Implement Runtime Policy Enforcement

Trussed AI enforces governance policies at runtime across models, agents, and workflows—turning static compliance requirements into real-time operational controls. Key deployment characteristics include:

  • Less than 1% compliance violations across governed interactions
  • Complete audit trails generated automatically as a byproduct of every interaction
  • Drop-in proxy integration with zero application code changes
  • Deployment in approximately four weeks

With enforcement infrastructure in place, the next priority is staying ahead of the policy changes that will require it.

Stay Current on Federal and State Developments

Monitor three parallel tracks:

  • Federal legislative progress on the March 2026 framework
  • Sector-specific regulator guidance updates
  • State law developments in jurisdictions where you operate

Because the AI Litigation Task Force has not yet challenged state laws in court, assume state requirements remain binding until formally preempted.

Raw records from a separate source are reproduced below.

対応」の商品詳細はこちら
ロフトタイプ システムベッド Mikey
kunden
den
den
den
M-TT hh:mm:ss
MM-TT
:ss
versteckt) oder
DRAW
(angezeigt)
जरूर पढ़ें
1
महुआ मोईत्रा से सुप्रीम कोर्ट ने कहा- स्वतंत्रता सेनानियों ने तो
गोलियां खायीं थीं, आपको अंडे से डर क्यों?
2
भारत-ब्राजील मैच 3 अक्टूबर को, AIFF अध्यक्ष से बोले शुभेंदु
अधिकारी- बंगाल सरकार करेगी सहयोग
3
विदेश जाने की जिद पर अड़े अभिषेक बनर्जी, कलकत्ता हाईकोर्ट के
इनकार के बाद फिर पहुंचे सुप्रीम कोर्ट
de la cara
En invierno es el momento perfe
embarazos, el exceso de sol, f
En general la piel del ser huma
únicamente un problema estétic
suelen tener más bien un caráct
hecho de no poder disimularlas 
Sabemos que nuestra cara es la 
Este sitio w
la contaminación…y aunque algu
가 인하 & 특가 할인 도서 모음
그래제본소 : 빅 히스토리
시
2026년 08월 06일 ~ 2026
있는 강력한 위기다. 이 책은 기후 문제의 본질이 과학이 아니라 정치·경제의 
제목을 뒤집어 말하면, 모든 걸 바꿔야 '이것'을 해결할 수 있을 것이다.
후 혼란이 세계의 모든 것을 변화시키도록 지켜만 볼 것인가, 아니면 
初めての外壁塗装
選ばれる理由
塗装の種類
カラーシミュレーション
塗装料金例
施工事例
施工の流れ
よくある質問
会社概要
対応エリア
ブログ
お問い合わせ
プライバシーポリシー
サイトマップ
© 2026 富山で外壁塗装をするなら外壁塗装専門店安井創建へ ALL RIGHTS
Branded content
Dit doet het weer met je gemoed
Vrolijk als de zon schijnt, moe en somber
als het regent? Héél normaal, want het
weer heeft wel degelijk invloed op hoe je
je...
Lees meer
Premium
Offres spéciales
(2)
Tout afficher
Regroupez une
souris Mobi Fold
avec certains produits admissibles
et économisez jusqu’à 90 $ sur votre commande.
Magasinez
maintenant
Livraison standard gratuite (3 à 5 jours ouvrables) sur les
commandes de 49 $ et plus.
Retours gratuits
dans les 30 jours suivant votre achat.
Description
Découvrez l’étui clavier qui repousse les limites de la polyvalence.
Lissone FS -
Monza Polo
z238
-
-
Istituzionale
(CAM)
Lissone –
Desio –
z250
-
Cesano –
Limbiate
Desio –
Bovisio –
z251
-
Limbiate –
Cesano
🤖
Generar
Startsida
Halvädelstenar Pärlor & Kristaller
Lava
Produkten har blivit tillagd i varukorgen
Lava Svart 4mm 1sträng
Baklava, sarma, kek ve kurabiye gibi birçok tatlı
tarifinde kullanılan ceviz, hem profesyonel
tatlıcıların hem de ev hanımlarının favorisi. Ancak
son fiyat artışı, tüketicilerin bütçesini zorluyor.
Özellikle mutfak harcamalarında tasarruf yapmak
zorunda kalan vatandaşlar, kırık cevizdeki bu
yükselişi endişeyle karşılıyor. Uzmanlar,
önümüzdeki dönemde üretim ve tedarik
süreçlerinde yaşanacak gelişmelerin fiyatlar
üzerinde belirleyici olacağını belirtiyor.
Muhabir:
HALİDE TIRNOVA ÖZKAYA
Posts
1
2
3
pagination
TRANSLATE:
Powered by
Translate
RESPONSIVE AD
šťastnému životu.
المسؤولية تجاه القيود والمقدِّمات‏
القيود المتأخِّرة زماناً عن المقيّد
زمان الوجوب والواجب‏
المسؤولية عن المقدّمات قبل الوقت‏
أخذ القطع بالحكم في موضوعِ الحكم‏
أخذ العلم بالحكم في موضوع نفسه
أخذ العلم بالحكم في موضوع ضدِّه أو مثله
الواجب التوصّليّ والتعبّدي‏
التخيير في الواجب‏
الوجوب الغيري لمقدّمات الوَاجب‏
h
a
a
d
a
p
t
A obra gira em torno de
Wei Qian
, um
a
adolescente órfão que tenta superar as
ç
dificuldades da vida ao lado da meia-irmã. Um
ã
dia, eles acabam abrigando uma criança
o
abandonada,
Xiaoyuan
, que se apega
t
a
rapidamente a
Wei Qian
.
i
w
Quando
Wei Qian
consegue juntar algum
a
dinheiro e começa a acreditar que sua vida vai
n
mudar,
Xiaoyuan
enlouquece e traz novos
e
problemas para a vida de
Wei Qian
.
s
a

Frequently Asked Questions

What is the US federal government's AI policy and action plan?

The current federal AI policy is shaped by Executive Order 14179 (January 2025) and the July 2025 AI Action Plan, both focused on maximizing U.S. AI leadership through minimal regulatory burden. The March 2026 National AI Legislative Framework provides Congress with specific legislative recommendations across seven objectives.

What AI programs does the US government run?

Key government-run AI programs include:

  • NIST AI Risk Management Framework — voluntary framework for managing AI risk
  • NSF National AI Research Institutes — funding network connecting 500+ institutions globally
  • CISA AI Security Roadmap — cybersecurity guidance for AI systems
  • GSA AI Center of Excellence — established by the AI in Government Act of 2020

What is an AI governance program?

An AI governance program is an organization's internal framework for managing AI risks, ensuring compliance, and enforcing policies across AI systems. It covers model oversight, audit trails, security controls, and accountability mechanisms aligned with regulatory requirements.

What is House Bill 7396?

H.R. 7396 (119th Congress) is the "Native American Entrepreneurial Opportunity Act," introduced February 5, 2026, to establish the Office of Native American Affairs within the Small Business Administration. It contains no provisions related to artificial intelligence.

Does the federal AI policy preempt all state AI laws?

No comprehensive federal AI law has passed, so state requirements remain binding. The Administration is pursuing preemption of conflicting state AI laws, but the proposed framework explicitly preserves state authority over child protection, consumer fraud, zoning, and states' own use of AI.

How should enterprises prepare for changing U.S. AI regulations?

Enterprises should take three concrete steps now: build internal AI governance infrastructure, map current deployments to sector-specific regulatory guidance, and implement runtime policy enforcement. These actions keep organizations compliant with current obligations while positioning them to adapt quickly as federal standards evolve.